-- Assignment --
Write the data out again, word for word.

Dataset entries:
● ● ●
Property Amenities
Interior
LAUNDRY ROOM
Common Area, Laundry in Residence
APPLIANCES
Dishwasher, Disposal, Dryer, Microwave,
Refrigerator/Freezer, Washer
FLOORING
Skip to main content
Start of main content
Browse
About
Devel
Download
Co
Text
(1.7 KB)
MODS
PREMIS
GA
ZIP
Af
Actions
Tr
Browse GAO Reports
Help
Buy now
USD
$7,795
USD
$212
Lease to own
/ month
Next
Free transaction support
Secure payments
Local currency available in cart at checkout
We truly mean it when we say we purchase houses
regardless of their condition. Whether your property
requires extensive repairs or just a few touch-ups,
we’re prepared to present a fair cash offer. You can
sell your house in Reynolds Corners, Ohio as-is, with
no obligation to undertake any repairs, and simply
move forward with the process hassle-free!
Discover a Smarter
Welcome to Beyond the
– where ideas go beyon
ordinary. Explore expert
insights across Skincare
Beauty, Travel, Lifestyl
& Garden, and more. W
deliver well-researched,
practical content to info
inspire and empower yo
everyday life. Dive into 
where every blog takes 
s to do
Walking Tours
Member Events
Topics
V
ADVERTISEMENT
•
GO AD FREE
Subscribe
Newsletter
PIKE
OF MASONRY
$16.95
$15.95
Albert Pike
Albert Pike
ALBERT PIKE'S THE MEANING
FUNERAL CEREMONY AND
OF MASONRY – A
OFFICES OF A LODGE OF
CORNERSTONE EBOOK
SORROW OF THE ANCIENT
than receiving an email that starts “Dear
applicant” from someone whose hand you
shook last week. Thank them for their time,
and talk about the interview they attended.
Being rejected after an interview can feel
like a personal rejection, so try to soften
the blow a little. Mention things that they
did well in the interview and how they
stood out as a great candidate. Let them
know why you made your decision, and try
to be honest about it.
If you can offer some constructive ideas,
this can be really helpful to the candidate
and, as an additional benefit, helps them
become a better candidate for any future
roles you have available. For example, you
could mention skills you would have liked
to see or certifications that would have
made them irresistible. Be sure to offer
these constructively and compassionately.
● ● ●
-- Solution --
Property Amenities
Interior
LAUNDRY ROOM
Common Area, Laundry in Residence
APPLIANCES
Dishwasher, Disposal, Dryer, Microwave,
Refrigerator/Freezer, Washer
FLOORING
Skip to main content
Start of main content
Browse
About
Devel
Download
Co
Text
(1.7 KB)
MODS
PREMIS
GA
ZIP
Af
Actions
Tr
Browse GAO Reports
Help
Buy now
USD
$7,795
USD
$212
Lease to own
/ month
Next
Free transaction support
Secure payments
Local currency available in cart at checkout
We truly mean it when we say we purchase houses
regardless of their condition. Whether your property
requires extensive repairs or just a few touch-ups,
we’re prepared to present a fair cash offer. You can
sell your house in Reynolds Corners, Ohio as-is, with
no obligation to undertake any repairs, and simply
move forward with the process hassle-free!
Discover a Smarter
Welcome to Beyond the
– where ideas go beyon
ordinary. Explore expert
insights across Skincare
Beauty, Travel, Lifestyl
& Garden, and more. W
deliver well-researched,
practical content to info
inspire and empower yo
everyday life. Dive into 
where every blog takes 
s to do
Walking Tours
Member Events
Topics
V
ADVERTISEMENT
•
GO AD FREE
Subscribe
Newsletter
PIKE
OF MASONRY
$16.95
$15.95
Albert Pike
Albert Pike
ALBERT PIKE'S THE MEANING
FUNERAL CEREMONY AND
OF MASONRY – A
OFFICES OF A LODGE OF
CORNERSTONE EBOOK
SORROW OF THE ANCIENT
than receiving an email that starts “Dear
applicant” from someone whose hand you
shook last week. Thank them for their time,
and talk about the interview they attended.
Being rejected after an interview can feel
like a personal rejection, so try to soften
the blow a little. Mention things that they
did well in the interview and how they
stood out as a great candidate. Let them
know why you made your decision, and try
to be honest about it.
If you can offer some constructive ideas,
this can be really helpful to the candidate
and, as an additional benefit, helps them
become a better candidate for any future
roles you have available. For example, you
could mention skills you would have liked
to see or certifications that would have
made them irresistible. Be sure to offer
these constructively and compassionately.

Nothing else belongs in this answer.